The Strulch arrived. The driver had the sense to reverse in, but ignored the request to go round the outside of the turning circle and scraped his way up the eleagnus hedge, though he made it further towards the house than the last one. I could hear faint fries of protest from the cab because he could not get out, before he emerged through the nearside door. I found him a piece of board so that he could run his mechanised pallet trolley off the back of the tail lift, and that was as far as it was going on the gravel.

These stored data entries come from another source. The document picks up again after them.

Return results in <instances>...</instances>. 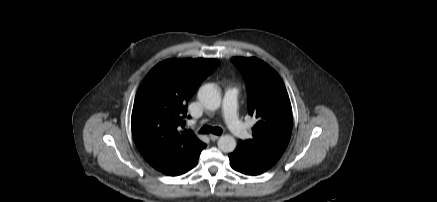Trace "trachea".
I'll use <instances>...</instances> for the list:
<instances>
[{"mask_svg":"<svg viewBox=\"0 0 437 202\" xmlns=\"http://www.w3.org/2000/svg\"><path fill=\"white\" fill-rule=\"evenodd\" d=\"M222 129L220 127H211L209 125H204L200 130L199 133L201 134H209V133H213L215 135H221L222 134Z\"/></svg>","mask_w":437,"mask_h":202,"instance_id":"3493384b","label":"trachea"}]
</instances>
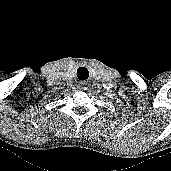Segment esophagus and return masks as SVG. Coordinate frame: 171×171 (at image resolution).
<instances>
[{
  "instance_id": "esophagus-1",
  "label": "esophagus",
  "mask_w": 171,
  "mask_h": 171,
  "mask_svg": "<svg viewBox=\"0 0 171 171\" xmlns=\"http://www.w3.org/2000/svg\"><path fill=\"white\" fill-rule=\"evenodd\" d=\"M85 85H87V83H85V82H81L80 83V87L83 89V88H86V87H84Z\"/></svg>"
}]
</instances>
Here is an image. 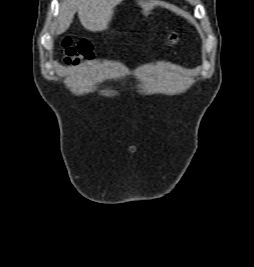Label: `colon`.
I'll return each instance as SVG.
<instances>
[{
  "label": "colon",
  "mask_w": 254,
  "mask_h": 267,
  "mask_svg": "<svg viewBox=\"0 0 254 267\" xmlns=\"http://www.w3.org/2000/svg\"><path fill=\"white\" fill-rule=\"evenodd\" d=\"M176 41V36L171 35L168 39L170 44ZM64 61L67 64H77L81 59H90L93 56V47L88 41H80L74 43L71 38H66L63 41Z\"/></svg>",
  "instance_id": "1"
}]
</instances>
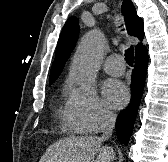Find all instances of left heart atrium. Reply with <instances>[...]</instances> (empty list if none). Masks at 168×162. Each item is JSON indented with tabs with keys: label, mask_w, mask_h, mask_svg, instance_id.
<instances>
[{
	"label": "left heart atrium",
	"mask_w": 168,
	"mask_h": 162,
	"mask_svg": "<svg viewBox=\"0 0 168 162\" xmlns=\"http://www.w3.org/2000/svg\"><path fill=\"white\" fill-rule=\"evenodd\" d=\"M103 96L108 106L120 109L127 103L129 93L122 82L110 79L103 85Z\"/></svg>",
	"instance_id": "1"
}]
</instances>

I read an article the other day about the advice from some doctor who was urging the population to take much more exercise for the good of its health. A stroll around the golf course or gardening were not enough, he said. We needed aerobic and load bearing exercise. I don't think his idea of gardening can have been the same as mine, because after the lorry had gone I shifted the entire pallet load off the drive, a bag at a time. Each bag weights 13.5 kilogrammes, so that's six hundred and seventy five kilos. Plus the pallet. Plus dragging a substantial piece of exterior grade plywood over from the workshop and putting it away afterwards. Shifting approximately eleven times your own bodyweight in materials before teatime counts as load bearing and aerobic in my book.

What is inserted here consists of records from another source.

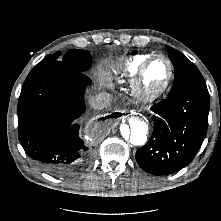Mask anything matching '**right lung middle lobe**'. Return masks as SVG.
Returning a JSON list of instances; mask_svg holds the SVG:
<instances>
[{
  "label": "right lung middle lobe",
  "mask_w": 221,
  "mask_h": 221,
  "mask_svg": "<svg viewBox=\"0 0 221 221\" xmlns=\"http://www.w3.org/2000/svg\"><path fill=\"white\" fill-rule=\"evenodd\" d=\"M46 61H60L64 65L77 70L85 71L91 65L90 54L85 50H69L64 56H61V52L57 51L54 54L48 55L42 62Z\"/></svg>",
  "instance_id": "right-lung-middle-lobe-1"
}]
</instances>
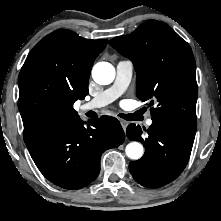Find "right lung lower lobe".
Here are the masks:
<instances>
[{
	"label": "right lung lower lobe",
	"instance_id": "1",
	"mask_svg": "<svg viewBox=\"0 0 221 221\" xmlns=\"http://www.w3.org/2000/svg\"><path fill=\"white\" fill-rule=\"evenodd\" d=\"M125 139L120 122L111 116L89 120L85 127L79 116L57 119L26 143L40 172L55 185L80 189L100 172L105 150L116 148Z\"/></svg>",
	"mask_w": 221,
	"mask_h": 221
}]
</instances>
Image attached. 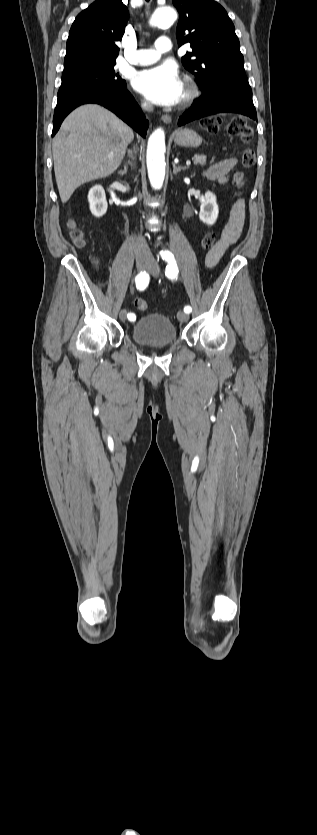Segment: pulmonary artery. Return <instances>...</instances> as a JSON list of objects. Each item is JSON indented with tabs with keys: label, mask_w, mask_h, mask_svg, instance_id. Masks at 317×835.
Masks as SVG:
<instances>
[{
	"label": "pulmonary artery",
	"mask_w": 317,
	"mask_h": 835,
	"mask_svg": "<svg viewBox=\"0 0 317 835\" xmlns=\"http://www.w3.org/2000/svg\"><path fill=\"white\" fill-rule=\"evenodd\" d=\"M172 43L169 37L161 36L151 49H139L135 54V63L138 65H148L156 62L162 53L170 51Z\"/></svg>",
	"instance_id": "pulmonary-artery-1"
}]
</instances>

The Strulch is now cached in fairly neat piles near to where I need to use it, some in the back garden, some next to the remaining bag of gravel in the turning circle, and some by the entrance bed. I wasn't sure exactly how much I'd need where, so stacked some on the concrete by the pot shed where it would be out of the way and could be brought out as and when needed. Applying it seems terribly urgent. The foliage in the borders is expanding by the day, and it is getting difficult to apply mulch. I resumed Strulching in the bog bed, on the grounds that the thalictrum leaves were growing faster and fluffier than anything else, but really it's a case of everything needing doing at once. I feel the rest of the week is going to be devoted to mulch. Apart from the fact that some cosmos need pricking out, and the recently planted heathers and box plants need watering.

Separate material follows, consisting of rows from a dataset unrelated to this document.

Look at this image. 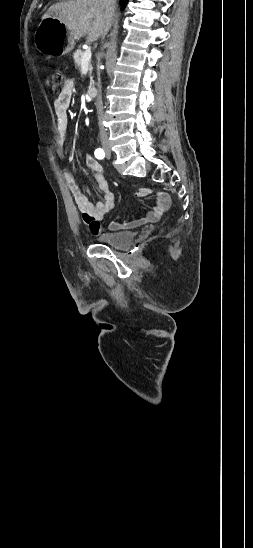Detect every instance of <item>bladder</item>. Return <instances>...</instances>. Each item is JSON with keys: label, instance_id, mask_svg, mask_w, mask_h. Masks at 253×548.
Here are the masks:
<instances>
[{"label": "bladder", "instance_id": "1", "mask_svg": "<svg viewBox=\"0 0 253 548\" xmlns=\"http://www.w3.org/2000/svg\"><path fill=\"white\" fill-rule=\"evenodd\" d=\"M135 236L136 234L132 231L107 232L98 236L96 241L110 247L124 249L133 243Z\"/></svg>", "mask_w": 253, "mask_h": 548}]
</instances>
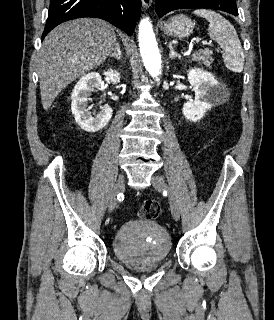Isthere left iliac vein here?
Masks as SVG:
<instances>
[{"instance_id":"obj_1","label":"left iliac vein","mask_w":274,"mask_h":320,"mask_svg":"<svg viewBox=\"0 0 274 320\" xmlns=\"http://www.w3.org/2000/svg\"><path fill=\"white\" fill-rule=\"evenodd\" d=\"M152 184H153V187L158 191H164V190L168 191L171 213H172L173 219L175 221H178L180 218L179 207H178V204L175 201L174 197L170 193L169 188H168L165 180L161 176L155 175L152 177Z\"/></svg>"}]
</instances>
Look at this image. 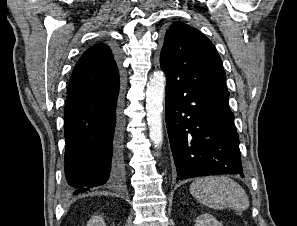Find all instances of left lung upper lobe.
I'll return each instance as SVG.
<instances>
[{
    "instance_id": "5c2ea615",
    "label": "left lung upper lobe",
    "mask_w": 297,
    "mask_h": 226,
    "mask_svg": "<svg viewBox=\"0 0 297 226\" xmlns=\"http://www.w3.org/2000/svg\"><path fill=\"white\" fill-rule=\"evenodd\" d=\"M166 76L199 90H227L221 58L199 30L175 22L167 30L160 56Z\"/></svg>"
}]
</instances>
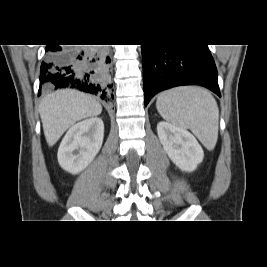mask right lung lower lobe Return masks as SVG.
Masks as SVG:
<instances>
[{
	"instance_id": "obj_1",
	"label": "right lung lower lobe",
	"mask_w": 267,
	"mask_h": 267,
	"mask_svg": "<svg viewBox=\"0 0 267 267\" xmlns=\"http://www.w3.org/2000/svg\"><path fill=\"white\" fill-rule=\"evenodd\" d=\"M107 54L106 47L79 50L47 45L39 94L41 90L72 88L110 100L113 94Z\"/></svg>"
}]
</instances>
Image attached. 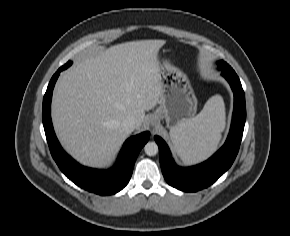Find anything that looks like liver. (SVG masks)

Meanwhile, we have a new postbox. One day last week, as I drove past the spot where the previous one used to be, I passed a builder's van and a pair of workman in high visibility vests carrying a bright and shiny red box. I considered stopping and asking them what had happened to the old one, and if it had been stolen or needed upgrading to fit modern security standards or something. But then I thought that their job was simply to install the new box and they could not be expected to know the whys and wherefores of what happened to its predecessor.
The new box was not immediately open for business, having a bag taped over its head, and I wondered hopefully whether there was going to be a grand opening, with Councillor Heaney and Bernard Jenkin making speeches about the importance of rural postboxes before ceremonially cutting a ribbon, but the Systems Administrator said it was probably to do with keys. It was still bagged up this morning when the SA went to the supermarket, but by this evening when I got back from the beekeepers committee meeting the bag had gone. I am glad we have a new box. I did sometimes walk to the old one, and it's a four mile round trip to the next nearest, plus stopping in the lane to post a letter when you're passing is easier than parking is in the neighbouring villages. The school and even the church in our village were converted to residential use long ago, so the postbox was the only amenity we had left.